An Australian charitable institution has called for an action plan at a national level to counter the economic impacts of pain. This move follows a revelation that a whopping 34 billion dollars are being spent annually on pain-killing treatments.

The MBF Foundation’s study ‘The High Price of Pain: The Economic Impact of Persistent Pain in Australia’ found that 3.2 million people were living with pain, and more women than men are affected.

Conducted by Access Economics in collaboration with the University of Sydney Pain Management Research Institute, the study found that the cost incurred by people suffering from persistent pain includes financial costs as well as loss of healthy life.

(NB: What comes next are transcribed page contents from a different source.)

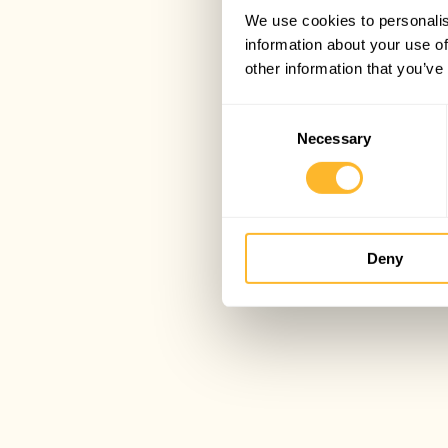
We use cookies to personalis
information about your use of
other information that you’ve
Consent
Necessary
Selection
Deny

The study recommends treating pain as a health priority with a co-ordinated national response.

Its authors say that the findings will be used to identify the best ways to ease suffering; save healthcare dollars and help patients maintain productive lives.

Dr Christine Bennett, MBF chief medical officer and chair of the MBF Foundation Steering Committee, believes that establishing the economic cost of pain to Australia was a very significant development for healthcare strategy.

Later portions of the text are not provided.